(Exercise description): List, from the lines below, each one with "cgpro" in it.

(Source data):
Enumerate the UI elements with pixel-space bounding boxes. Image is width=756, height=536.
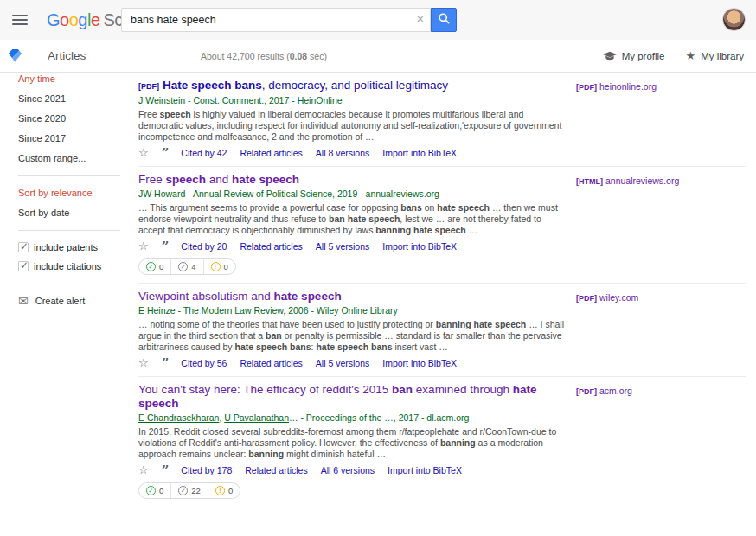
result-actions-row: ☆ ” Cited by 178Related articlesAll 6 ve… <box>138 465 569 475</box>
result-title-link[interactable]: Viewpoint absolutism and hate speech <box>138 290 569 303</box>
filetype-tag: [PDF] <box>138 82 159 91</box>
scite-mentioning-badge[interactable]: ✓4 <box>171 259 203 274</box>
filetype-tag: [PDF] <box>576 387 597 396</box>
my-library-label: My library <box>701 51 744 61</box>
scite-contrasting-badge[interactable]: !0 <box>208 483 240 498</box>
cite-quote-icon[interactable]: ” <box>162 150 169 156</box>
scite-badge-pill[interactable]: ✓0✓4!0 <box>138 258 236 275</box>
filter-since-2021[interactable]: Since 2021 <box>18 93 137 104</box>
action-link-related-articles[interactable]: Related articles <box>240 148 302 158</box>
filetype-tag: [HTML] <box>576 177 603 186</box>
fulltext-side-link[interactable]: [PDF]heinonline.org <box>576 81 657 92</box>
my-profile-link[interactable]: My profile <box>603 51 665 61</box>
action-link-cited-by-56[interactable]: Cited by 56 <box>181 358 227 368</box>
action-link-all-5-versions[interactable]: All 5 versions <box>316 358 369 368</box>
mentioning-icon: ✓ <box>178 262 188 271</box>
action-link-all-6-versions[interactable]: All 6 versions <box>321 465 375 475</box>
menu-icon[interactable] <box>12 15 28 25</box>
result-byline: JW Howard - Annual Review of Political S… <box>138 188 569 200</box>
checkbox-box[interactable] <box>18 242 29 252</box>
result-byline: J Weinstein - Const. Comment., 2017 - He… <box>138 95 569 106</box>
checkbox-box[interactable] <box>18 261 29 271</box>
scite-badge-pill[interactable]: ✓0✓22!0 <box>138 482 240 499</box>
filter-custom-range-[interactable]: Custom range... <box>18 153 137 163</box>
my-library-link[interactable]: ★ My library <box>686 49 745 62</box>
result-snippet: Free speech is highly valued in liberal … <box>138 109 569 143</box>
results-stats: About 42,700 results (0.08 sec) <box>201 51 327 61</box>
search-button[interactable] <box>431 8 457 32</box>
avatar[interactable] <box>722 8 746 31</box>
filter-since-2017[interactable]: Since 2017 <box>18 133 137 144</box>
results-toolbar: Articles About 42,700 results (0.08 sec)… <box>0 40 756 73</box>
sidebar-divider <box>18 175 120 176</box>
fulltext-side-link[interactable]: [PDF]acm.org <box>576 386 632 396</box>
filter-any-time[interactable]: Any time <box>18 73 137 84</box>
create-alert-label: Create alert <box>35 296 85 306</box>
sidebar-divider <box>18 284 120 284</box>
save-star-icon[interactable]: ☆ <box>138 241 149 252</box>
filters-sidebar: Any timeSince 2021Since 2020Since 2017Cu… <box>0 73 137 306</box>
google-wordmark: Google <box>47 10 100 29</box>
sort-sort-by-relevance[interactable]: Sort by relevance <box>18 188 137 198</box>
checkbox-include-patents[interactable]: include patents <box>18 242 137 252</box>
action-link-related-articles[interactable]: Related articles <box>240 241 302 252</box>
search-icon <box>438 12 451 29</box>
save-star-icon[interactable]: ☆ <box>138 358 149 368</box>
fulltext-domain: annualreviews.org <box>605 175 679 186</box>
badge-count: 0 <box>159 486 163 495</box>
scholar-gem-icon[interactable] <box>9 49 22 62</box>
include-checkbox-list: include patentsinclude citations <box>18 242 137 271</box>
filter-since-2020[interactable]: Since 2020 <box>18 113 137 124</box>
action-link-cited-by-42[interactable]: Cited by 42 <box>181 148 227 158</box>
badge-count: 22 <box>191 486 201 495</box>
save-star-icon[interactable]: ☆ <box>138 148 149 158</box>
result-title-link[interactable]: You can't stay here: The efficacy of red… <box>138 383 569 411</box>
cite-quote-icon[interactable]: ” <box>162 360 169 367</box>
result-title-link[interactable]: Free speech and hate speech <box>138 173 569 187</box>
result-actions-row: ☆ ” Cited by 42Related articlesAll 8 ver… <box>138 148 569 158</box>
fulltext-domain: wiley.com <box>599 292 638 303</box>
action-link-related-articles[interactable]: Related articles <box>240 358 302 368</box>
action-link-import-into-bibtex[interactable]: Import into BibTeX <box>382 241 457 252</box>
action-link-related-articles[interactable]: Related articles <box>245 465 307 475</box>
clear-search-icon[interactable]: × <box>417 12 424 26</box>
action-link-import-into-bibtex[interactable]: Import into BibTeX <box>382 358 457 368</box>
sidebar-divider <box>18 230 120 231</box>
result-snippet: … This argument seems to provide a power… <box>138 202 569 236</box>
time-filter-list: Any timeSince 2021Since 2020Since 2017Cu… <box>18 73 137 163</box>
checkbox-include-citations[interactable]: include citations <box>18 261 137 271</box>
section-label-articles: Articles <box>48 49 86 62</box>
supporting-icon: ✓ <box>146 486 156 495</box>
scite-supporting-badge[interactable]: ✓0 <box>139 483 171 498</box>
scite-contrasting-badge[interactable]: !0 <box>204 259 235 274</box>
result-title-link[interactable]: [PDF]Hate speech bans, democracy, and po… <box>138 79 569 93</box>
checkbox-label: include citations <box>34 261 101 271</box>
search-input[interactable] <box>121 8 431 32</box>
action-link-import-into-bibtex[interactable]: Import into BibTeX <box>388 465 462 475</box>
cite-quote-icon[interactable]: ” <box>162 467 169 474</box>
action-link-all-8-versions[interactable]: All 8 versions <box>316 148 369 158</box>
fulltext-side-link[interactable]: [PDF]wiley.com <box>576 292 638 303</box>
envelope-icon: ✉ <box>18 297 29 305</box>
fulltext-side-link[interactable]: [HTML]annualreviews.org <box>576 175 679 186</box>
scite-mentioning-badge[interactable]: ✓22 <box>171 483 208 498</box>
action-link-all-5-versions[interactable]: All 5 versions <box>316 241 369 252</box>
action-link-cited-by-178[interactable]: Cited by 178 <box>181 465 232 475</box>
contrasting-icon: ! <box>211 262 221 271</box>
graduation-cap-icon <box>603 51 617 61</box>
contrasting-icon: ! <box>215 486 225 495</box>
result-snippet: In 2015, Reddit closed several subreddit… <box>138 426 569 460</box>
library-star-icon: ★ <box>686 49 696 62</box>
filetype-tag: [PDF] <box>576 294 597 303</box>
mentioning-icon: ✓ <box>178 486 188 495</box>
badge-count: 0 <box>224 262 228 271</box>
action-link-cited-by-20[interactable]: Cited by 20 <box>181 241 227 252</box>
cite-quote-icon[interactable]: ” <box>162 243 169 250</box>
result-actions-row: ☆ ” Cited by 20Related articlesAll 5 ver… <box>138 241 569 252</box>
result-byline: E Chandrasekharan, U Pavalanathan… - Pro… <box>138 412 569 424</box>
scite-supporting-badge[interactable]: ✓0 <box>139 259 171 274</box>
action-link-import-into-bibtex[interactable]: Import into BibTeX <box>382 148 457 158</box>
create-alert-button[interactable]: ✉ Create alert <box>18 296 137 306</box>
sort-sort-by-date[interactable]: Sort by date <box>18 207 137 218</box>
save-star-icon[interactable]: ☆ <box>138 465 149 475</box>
* * *
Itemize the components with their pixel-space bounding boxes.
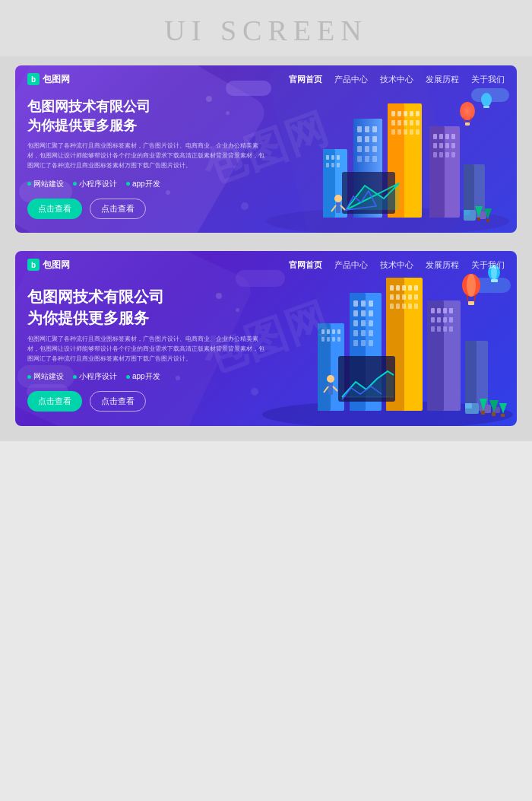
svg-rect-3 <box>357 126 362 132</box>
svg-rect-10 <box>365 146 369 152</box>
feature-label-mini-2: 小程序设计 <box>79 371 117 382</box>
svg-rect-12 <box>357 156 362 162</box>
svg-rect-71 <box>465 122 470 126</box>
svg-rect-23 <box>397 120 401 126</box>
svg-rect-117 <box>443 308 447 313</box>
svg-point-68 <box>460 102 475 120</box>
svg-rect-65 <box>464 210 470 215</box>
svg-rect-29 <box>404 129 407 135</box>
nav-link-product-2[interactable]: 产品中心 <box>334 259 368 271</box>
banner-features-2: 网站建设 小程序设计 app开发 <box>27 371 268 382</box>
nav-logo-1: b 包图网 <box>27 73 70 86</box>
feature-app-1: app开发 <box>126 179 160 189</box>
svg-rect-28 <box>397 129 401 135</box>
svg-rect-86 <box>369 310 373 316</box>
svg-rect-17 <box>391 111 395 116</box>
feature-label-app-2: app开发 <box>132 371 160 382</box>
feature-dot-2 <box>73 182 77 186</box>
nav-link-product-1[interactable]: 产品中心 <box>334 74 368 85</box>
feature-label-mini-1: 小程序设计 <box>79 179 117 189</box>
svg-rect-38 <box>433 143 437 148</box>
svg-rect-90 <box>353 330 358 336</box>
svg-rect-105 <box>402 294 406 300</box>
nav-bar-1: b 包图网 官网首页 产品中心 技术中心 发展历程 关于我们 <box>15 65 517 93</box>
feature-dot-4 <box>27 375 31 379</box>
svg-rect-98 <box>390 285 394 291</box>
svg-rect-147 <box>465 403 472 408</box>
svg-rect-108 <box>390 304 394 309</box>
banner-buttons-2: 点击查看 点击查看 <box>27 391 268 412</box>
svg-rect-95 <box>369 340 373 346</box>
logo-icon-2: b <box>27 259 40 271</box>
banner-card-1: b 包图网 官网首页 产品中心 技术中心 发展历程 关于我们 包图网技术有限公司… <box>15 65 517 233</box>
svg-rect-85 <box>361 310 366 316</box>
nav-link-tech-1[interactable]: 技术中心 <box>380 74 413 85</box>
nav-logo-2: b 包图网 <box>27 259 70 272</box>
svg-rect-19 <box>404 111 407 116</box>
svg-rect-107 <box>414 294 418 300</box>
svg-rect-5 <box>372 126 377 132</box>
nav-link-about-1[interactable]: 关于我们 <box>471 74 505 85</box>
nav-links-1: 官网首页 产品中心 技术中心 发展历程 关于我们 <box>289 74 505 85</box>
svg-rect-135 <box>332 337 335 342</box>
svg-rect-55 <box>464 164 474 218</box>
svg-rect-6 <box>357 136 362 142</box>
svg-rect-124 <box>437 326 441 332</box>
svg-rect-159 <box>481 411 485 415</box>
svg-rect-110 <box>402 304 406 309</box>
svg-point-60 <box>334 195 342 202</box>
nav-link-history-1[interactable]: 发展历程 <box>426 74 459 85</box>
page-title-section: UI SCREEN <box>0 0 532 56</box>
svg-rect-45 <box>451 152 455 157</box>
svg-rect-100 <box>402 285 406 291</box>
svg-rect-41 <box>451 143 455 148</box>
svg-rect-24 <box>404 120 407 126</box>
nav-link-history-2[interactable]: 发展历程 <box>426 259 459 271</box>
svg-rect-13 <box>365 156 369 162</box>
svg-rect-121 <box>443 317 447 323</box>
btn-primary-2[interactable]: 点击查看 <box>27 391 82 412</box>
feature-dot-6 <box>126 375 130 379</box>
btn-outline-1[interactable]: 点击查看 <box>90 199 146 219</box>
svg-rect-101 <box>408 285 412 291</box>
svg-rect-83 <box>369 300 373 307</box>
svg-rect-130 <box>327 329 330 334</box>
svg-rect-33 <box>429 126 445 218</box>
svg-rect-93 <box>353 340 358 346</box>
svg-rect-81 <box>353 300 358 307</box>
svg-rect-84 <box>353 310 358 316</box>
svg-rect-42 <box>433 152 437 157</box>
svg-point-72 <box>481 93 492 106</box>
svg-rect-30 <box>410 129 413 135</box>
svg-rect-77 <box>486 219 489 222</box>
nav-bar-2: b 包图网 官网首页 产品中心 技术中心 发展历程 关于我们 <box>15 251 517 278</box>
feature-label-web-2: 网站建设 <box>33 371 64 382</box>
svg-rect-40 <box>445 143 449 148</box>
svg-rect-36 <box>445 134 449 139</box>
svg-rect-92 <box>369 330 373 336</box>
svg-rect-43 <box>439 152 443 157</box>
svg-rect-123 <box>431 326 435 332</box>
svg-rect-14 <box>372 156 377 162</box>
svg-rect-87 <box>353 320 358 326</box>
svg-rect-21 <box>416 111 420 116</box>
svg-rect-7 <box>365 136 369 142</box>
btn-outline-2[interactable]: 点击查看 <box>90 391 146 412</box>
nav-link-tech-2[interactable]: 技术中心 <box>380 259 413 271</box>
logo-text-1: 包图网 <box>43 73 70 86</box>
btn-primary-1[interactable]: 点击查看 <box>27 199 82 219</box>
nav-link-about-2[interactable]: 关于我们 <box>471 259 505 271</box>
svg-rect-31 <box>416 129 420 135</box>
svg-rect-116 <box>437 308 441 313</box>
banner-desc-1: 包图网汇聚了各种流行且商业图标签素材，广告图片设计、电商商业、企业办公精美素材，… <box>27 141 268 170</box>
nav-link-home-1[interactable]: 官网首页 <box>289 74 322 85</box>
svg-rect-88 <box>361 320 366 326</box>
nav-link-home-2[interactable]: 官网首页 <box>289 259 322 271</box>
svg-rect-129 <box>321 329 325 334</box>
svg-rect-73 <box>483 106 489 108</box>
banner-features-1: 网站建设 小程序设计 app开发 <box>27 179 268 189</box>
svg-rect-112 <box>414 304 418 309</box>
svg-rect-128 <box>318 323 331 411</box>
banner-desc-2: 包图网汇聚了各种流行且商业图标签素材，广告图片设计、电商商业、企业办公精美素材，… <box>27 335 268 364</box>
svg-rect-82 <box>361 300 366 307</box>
==
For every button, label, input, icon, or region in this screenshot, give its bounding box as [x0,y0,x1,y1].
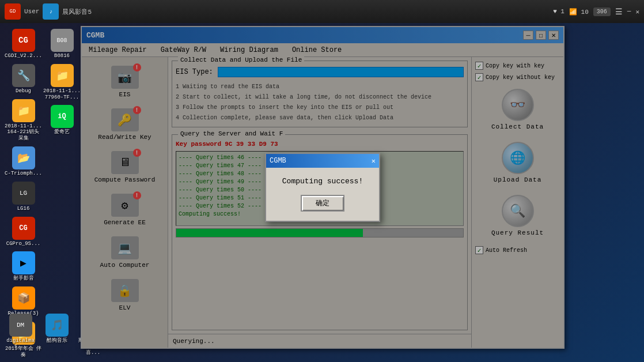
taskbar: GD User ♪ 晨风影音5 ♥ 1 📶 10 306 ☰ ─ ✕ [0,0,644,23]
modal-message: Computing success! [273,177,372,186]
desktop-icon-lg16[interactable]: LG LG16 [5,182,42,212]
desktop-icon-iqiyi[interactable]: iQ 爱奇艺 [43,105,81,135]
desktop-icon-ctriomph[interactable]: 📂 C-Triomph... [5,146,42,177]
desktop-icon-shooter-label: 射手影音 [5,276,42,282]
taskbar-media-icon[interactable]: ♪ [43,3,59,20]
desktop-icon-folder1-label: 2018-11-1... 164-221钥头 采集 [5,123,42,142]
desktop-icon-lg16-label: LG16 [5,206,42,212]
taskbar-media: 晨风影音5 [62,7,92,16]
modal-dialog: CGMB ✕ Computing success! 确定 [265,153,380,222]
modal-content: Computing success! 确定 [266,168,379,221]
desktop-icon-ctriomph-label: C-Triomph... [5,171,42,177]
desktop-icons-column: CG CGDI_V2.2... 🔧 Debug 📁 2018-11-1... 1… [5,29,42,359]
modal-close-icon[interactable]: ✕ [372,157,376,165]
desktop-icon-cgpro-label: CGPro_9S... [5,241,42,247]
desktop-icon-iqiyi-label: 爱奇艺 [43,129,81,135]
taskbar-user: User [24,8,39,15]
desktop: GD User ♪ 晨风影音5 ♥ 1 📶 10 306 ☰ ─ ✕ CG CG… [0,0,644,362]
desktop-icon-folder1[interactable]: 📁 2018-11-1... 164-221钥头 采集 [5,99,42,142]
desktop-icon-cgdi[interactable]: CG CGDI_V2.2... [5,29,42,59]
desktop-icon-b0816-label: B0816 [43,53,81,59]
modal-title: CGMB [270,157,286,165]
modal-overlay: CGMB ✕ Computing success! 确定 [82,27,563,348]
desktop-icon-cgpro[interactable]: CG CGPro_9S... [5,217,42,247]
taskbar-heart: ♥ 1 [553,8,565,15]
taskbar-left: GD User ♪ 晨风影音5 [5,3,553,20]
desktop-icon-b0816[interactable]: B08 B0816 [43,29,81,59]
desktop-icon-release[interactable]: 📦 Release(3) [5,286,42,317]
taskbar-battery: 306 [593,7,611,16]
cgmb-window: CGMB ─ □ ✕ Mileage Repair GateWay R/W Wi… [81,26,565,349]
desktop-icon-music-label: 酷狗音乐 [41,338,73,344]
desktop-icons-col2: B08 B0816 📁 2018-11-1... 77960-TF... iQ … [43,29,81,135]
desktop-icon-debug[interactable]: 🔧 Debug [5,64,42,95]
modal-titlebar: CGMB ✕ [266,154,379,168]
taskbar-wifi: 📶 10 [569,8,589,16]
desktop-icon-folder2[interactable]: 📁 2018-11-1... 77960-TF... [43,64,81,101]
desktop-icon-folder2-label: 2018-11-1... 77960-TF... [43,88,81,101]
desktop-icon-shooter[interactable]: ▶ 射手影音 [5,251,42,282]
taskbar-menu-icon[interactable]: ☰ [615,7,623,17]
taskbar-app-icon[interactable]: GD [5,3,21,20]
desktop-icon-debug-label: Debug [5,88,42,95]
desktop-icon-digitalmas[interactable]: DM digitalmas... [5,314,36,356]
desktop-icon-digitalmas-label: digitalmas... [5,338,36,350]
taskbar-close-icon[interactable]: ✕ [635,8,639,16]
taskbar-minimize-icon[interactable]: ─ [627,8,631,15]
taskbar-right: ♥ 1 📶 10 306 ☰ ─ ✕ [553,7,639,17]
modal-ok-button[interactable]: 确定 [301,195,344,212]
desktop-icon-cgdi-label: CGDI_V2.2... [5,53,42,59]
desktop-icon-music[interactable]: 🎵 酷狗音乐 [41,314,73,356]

(Problem solution):
desktop-icon-cgpro-label: CGPro_9S... [5,241,42,247]
desktop-icon-cgpro[interactable]: CG CGPro_9S... [5,217,42,247]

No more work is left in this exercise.